• YOUR OBJECTIVE:
The answer must be an exact copy of all the data below.
*** Opening GIVEN ENTRIES ***
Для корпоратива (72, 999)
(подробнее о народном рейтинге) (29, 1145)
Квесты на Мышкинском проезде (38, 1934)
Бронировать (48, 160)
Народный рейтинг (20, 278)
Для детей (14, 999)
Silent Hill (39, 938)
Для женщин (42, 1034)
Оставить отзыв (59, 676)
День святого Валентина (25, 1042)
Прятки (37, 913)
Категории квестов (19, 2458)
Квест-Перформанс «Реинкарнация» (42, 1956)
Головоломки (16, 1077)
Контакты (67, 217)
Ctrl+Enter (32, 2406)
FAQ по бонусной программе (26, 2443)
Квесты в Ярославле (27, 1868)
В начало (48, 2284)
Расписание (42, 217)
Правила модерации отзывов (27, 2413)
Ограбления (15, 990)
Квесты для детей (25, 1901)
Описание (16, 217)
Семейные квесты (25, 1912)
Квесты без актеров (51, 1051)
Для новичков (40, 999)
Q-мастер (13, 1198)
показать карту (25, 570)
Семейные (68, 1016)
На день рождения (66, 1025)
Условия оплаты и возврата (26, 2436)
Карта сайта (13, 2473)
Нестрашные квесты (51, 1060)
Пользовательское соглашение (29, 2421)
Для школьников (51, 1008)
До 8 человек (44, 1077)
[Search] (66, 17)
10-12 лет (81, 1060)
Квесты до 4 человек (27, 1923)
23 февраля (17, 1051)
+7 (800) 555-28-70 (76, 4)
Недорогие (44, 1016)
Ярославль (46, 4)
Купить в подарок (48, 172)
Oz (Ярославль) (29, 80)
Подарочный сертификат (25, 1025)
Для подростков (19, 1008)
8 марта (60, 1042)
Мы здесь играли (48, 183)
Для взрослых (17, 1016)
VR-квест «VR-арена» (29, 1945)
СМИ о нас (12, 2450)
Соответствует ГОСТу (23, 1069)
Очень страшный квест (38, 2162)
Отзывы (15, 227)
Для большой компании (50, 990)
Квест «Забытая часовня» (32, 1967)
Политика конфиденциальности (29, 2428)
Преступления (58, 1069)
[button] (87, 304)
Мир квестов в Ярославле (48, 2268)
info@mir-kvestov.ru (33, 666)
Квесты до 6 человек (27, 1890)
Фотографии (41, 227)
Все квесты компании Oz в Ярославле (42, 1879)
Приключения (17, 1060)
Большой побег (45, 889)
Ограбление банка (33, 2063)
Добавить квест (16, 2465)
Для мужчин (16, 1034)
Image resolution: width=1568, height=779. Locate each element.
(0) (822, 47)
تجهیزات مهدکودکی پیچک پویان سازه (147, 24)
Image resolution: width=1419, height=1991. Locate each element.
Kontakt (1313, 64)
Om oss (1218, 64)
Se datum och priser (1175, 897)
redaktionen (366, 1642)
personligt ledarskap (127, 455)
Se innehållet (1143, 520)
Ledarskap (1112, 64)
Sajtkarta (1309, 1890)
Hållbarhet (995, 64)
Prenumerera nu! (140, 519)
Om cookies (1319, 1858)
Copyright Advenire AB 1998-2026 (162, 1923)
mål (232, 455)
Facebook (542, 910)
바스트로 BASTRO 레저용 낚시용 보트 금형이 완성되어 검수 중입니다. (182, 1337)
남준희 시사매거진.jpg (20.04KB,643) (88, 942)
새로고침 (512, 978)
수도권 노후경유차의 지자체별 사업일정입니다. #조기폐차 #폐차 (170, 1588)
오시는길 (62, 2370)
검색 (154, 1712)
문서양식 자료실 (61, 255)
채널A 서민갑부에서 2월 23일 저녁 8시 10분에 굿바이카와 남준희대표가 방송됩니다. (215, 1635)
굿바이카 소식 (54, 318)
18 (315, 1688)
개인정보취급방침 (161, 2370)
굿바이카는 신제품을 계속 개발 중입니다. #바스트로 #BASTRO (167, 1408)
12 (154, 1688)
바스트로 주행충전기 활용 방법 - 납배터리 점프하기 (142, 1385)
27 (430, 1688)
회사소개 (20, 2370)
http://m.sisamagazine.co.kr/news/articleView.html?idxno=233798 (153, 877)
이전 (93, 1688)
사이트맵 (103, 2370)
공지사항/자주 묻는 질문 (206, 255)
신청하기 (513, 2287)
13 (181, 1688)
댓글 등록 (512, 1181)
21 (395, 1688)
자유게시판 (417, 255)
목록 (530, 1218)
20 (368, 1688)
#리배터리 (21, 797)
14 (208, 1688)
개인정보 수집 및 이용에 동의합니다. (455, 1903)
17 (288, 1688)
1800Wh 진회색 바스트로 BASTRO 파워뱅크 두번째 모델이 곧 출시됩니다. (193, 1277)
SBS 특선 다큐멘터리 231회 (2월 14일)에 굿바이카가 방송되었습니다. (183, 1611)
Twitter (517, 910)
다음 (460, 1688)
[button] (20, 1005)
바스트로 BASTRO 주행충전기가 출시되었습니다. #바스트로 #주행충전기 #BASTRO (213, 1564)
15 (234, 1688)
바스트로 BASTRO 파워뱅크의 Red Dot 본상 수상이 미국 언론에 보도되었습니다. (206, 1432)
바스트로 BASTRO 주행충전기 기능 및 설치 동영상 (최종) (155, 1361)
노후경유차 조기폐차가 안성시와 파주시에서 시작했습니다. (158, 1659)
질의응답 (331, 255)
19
*** Closing GIVEN ENTRIES ***
• TASK SOLUTION:
Для корпоратива (72, 999)
(подробнее о народном рейтинге) (29, 1145)
Квесты на Мышкинском проезде (38, 1934)
Бронировать (48, 160)
Народный рейтинг (20, 278)
Для детей (14, 999)
Silent Hill (39, 938)
Для женщин (42, 1034)
Оставить отзыв (59, 676)
День святого Валентина (25, 1042)
Прятки (37, 913)
Категории квестов (19, 2458)
Квест-Перформанс «Реинкарнация» (42, 1956)
Головоломки (16, 1077)
Контакты (67, 217)
Ctrl+Enter (32, 2406)
FAQ по бонусной программе (26, 2443)
Квесты в Ярославле (27, 1868)
В начало (48, 2284)
Расписание (42, 217)
Правила модерации отзывов (27, 2413)
Ограбления (15, 990)
Квесты для детей (25, 1901)
Описание (16, 217)
Семейные квесты (25, 1912)
Квесты без актеров (51, 1051)
Для новичков (40, 999)
Q-мастер (13, 1198)
показать карту (25, 570)
Семейные (68, 1016)
На день рождения (66, 1025)
Условия оплаты и возврата (26, 2436)
Карта сайта (13, 2473)
Нестрашные квесты (51, 1060)
Пользовательское соглашение (29, 2421)
Для школьников (51, 1008)
До 8 человек (44, 1077)
[Search] (66, 17)
10-12 лет (81, 1060)
Квесты до 4 человек (27, 1923)
23 февраля (17, 1051)
+7 (800) 555-28-70 (76, 4)
Недорогие (44, 1016)
Ярославль (46, 4)
Купить в подарок (48, 172)
Oz (Ярославль) (29, 80)
Подарочный сертификат (25, 1025)
Для подростков (19, 1008)
8 марта (60, 1042)
Мы здесь играли (48, 183)
Для взрослых (17, 1016)
VR-квест «VR-арена» (29, 1945)
СМИ о нас (12, 2450)
Соответствует ГОСТу (23, 1069)
Очень страшный квест (38, 2162)
Отзывы (15, 227)
Для большой компании (50, 990)
Квест «Забытая часовня» (32, 1967)
Политика конфиденциальности (29, 2428)
Преступления (58, 1069)
[button] (87, 304)
Мир квестов в Ярославле (48, 2268)
info@mir-kvestov.ru (33, 666)
Квесты до 6 человек (27, 1890)
Фотографии (41, 227)
Все квесты компании Oz в Ярославле (42, 1879)
Приключения (17, 1060)
Большой побег (45, 889)
Ограбление банка (33, 2063)
Добавить квест (16, 2465)
Для мужчин (16, 1034)
Image resolution: width=1568, height=779. Locate each element.
(0) (822, 47)
تجهیزات مهدکودکی پیچک پویان سازه (147, 24)
Image resolution: width=1419, height=1991. Locate each element.
Kontakt (1313, 64)
Om oss (1218, 64)
Se datum och priser (1175, 897)
redaktionen (366, 1642)
personligt ledarskap (127, 455)
Se innehållet (1143, 520)
Ledarskap (1112, 64)
Sajtkarta (1309, 1890)
Hållbarhet (995, 64)
Prenumerera nu! (140, 519)
Om cookies (1319, 1858)
Copyright Advenire AB 1998-2026 (162, 1923)
mål (232, 455)
Facebook (542, 910)
바스트로 BASTRO 레저용 낚시용 보트 금형이 완성되어 검수 중입니다. (182, 1337)
남준희 시사매거진.jpg (20.04KB,643) (88, 942)
새로고침 (512, 978)
수도권 노후경유차의 지자체별 사업일정입니다. #조기폐차 #폐차 (170, 1588)
오시는길 (62, 2370)
검색 (154, 1712)
문서양식 자료실 (61, 255)
채널A 서민갑부에서 2월 23일 저녁 8시 10분에 굿바이카와 남준희대표가 방송됩니다. (215, 1635)
굿바이카 소식 (54, 318)
18 (315, 1688)
개인정보취급방침 (161, 2370)
굿바이카는 신제품을 계속 개발 중입니다. #바스트로 #BASTRO (167, 1408)
12 (154, 1688)
바스트로 주행충전기 활용 방법 - 납배터리 점프하기 (142, 1385)
27 (430, 1688)
회사소개 (20, 2370)
http://m.sisamagazine.co.kr/news/articleView.html?idxno=233798 (153, 877)
이전 (93, 1688)
사이트맵 (103, 2370)
공지사항/자주 묻는 질문 (206, 255)
신청하기 (513, 2287)
13 (181, 1688)
댓글 등록 (512, 1181)
21 (395, 1688)
자유게시판 (417, 255)
목록 (530, 1218)
20 (368, 1688)
#리배터리 (21, 797)
14 (208, 1688)
개인정보 수집 및 이용에 동의합니다. (455, 1903)
17 (288, 1688)
1800Wh 진회색 바스트로 BASTRO 파워뱅크 두번째 모델이 곧 출시됩니다. (193, 1277)
SBS 특선 다큐멘터리 231회 (2월 14일)에 굿바이카가 방송되었습니다. (183, 1611)
Twitter (517, 910)
다음 (460, 1688)
[button] (20, 1005)
바스트로 BASTRO 주행충전기가 출시되었습니다. #바스트로 #주행충전기 #BASTRO (213, 1564)
15 (234, 1688)
바스트로 BASTRO 파워뱅크의 Red Dot 본상 수상이 미국 언론에 보도되었습니다. (206, 1432)
바스트로 BASTRO 주행충전기 기능 및 설치 동영상 (최종) (155, 1361)
노후경유차 조기폐차가 안성시와 파주시에서 시작했습니다. (158, 1659)
질의응답 (331, 255)
19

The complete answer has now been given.